**Task prompt**
Look through the entries below and count the lines with the word "years" in them; give only the number.

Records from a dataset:
====================

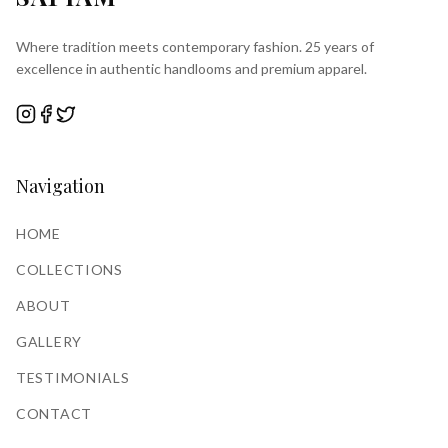
Where tradition meets contemporary fashion. 25 years of
excellence in authentic handlooms and premium apparel.
Navigation
HOME
COLLECTIONS
ABOUT
GALLERY
TESTIMONIALS
CONTACT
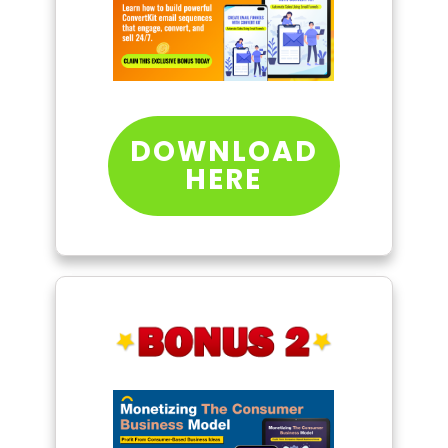
DOWNLOAD
HERE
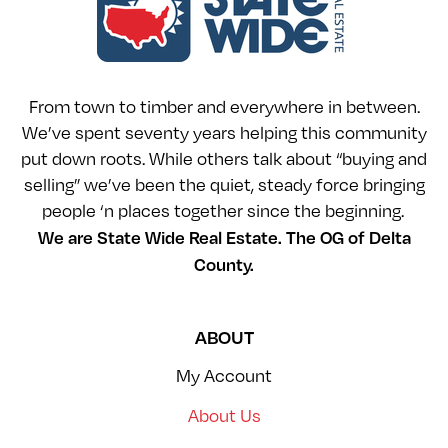
From town to timber and everywhere in between.
We’ve spent seventy years helping this community
put down roots. While others talk about “buying and
selling” we’ve been the quiet, steady force bringing
people ‘n places together since the beginning.
We are State Wide Real Estate. The OG of Delta
County.
ABOUT
My Account
About Us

====================

**Written solution**
2